O efeito dominó provocado pela renúncia de Carla Zambelli ainda reverbera nos corredores do Congresso Nacional e já influencia decisões estratégicas dentro do PL. Em um momento de forte tensão institucional e disputas de bastidores, a possibilidade de renúncia do deputado Alexandre Ramagem (PL-RJ) entrou no radar como alternativa para evitar um desgaste político imediato e preservar direitos futuros.
A informação foi confirmada pelo líder do PL na Câmara, deputado Sóstenes Cavalcante, que afirmou que Ramagem pode abrir mão do mandato em 2026. Segundo ele, a estratégia é semelhante à adotada por Zambelli nesta semana e está diretamente ligada ao pedido de asilo político apresentado pelo parlamentar aos Estados Unidos, onde ele está desde setembro.
Estratégia para ganhar tempo
De acordo com Sóstenes, a prioridade neste momento é impedir que o caso de Ramagem avance na Câmara. O líder afirmou que pretende pedir ao colégio de líderes que o tema não seja pautado nesta semana, justamente para evitar uma análise precipitada da situação do deputado.
“Falei com ele agora há pouco e ele disse que pode até pensar numa futura renúncia no próximo ano, porque está tramitando um pedido de asilo político nos Estados Unidos, e neste momento a manutenção do mandato é importante para ele”, declarou Sóstenes.
Eleições de 2026 entram no cálculo
Além da situação de Ramagem, Sóstenes Cavalcante também comentou sobre o xadrez eleitoral de 2026. Segundo ele, o nome do senador Flávio Bolsonaro já está consolidado como candidato à Presidência da República pelo PL e não há qualquer possibilidade de recuo nessa decisão.

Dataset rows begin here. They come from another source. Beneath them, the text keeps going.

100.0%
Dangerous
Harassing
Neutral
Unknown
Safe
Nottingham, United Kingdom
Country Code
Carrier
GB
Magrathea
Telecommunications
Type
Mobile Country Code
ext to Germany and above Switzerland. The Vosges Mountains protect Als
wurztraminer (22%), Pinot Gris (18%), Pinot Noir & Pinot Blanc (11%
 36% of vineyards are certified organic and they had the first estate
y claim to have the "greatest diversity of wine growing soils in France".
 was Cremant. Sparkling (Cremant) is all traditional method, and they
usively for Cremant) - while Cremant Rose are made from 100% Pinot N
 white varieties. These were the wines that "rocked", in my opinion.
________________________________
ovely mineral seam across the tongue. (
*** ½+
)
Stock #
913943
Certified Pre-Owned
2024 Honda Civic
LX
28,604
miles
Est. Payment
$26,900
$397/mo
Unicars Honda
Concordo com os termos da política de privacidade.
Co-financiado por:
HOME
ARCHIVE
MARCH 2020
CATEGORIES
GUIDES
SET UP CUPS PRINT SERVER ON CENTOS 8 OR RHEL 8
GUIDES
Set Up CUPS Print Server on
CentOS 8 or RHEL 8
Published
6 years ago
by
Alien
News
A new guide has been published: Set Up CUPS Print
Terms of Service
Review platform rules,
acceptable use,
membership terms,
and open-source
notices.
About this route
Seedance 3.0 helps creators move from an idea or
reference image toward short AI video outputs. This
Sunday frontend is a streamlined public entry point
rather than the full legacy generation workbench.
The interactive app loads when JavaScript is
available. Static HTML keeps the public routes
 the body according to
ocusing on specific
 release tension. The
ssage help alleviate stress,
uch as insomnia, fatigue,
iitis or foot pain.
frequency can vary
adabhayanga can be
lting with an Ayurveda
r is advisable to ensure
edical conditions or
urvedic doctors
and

Para o Senado, especialmente no Rio de Janeiro, o cenário segue indefinido. Sóstenes admitiu que seu nome está entre os avaliados, embora diga não ter grande entusiasmo pela disputa. Ainda assim, afirmou que pode aceitar a candidatura caso haja um entendimento interno do partido e, principalmente, um pedido direto do ex-presidente Jair Bolsonaro.
“Nas duas vezes em que estive com o presidente Bolsonaro, ele pediu para colocar o meu nome”, revelou.
Olhar voltado à Presidência da Câmara
Apesar das especulações sobre 2026, Sóstenes deixou claro que sua principal ambição política segue sendo a Presidência da Câmara dos Deputados. Segundo ele, qualquer decisão futura dependerá do desempenho da direita nas urnas e do tamanho da bancada do PL na próxima legislatura.
Críticas à condução da Casa
O líder do PL também aproveitou para criticar a condução do presidente da Câmara, Hugo Motta. Para Sóstenes, a atual gestão tem adotado uma postura excessivamente cautelosa, adiando decisões sensíveis e empurrando problemas para frente.
“A gestão do Hugo lidera empurrando o problema pra frente. Isso não ajuda”, afirmou.
Apesar das críticas, o deputado ponderou que Motta tem um estilo próprio de liderança, que deve ser respeitado, ainda que ele discorde de parte das decisões tomadas ao longo do ano.
No pano de fundo de todas essas movimentações, está uma Câmara pressionada pelo Supremo, pelas ruas e pelo calendário eleitoral. Em meio a cálculos políticos e estratégias de sobrevivência, renunciar pode deixar de ser apenas um gesto individual e se transformar em uma saída coletiva para evitar novos embates institucionais e preservar o futuro político de quem ainda aposta em 2026.